**INPUT**
----

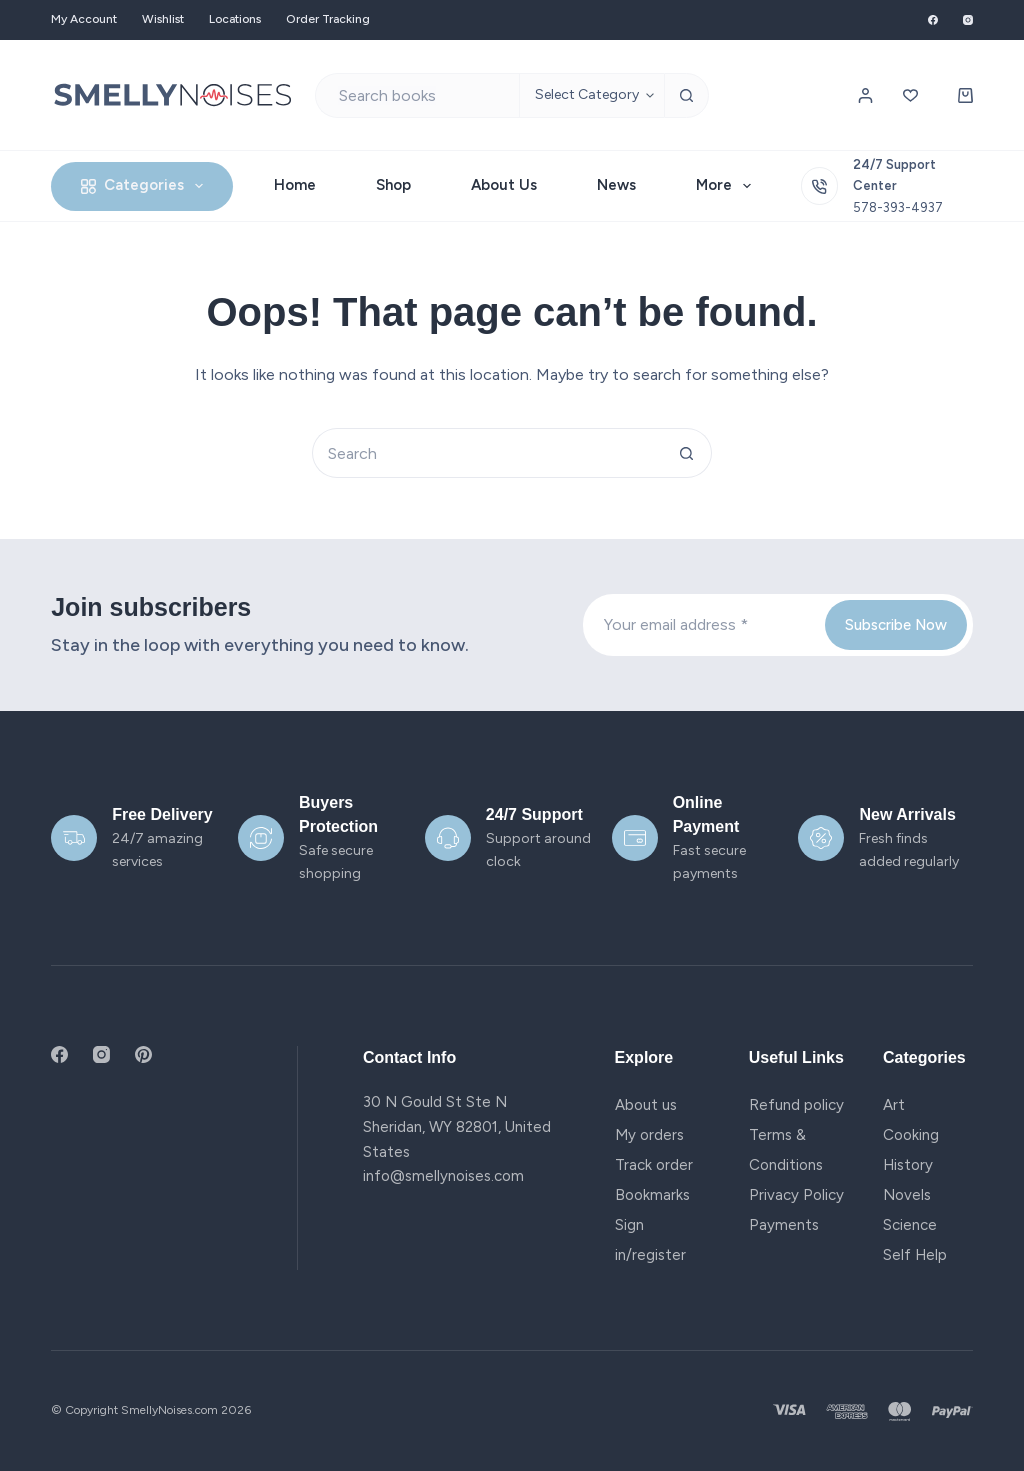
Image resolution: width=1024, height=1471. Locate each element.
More (727, 186)
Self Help (915, 1255)
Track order (654, 1165)
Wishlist (163, 19)
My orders (649, 1135)
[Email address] (702, 625)
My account (84, 19)
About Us (504, 185)
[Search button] (686, 95)
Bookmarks (652, 1195)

----

**THE TASK**
Repeat the listing above in full, exactly, and omit its pictures.

**RESPONSE TO THE TASK**
Image resolution: width=1024, height=1471. Locate each element.
More (727, 186)
Self Help (915, 1255)
Track order (654, 1165)
Wishlist (163, 19)
My orders (649, 1135)
[Email address] (702, 625)
My account (84, 19)
About Us (504, 185)
[Search button] (686, 95)
Bookmarks (652, 1195)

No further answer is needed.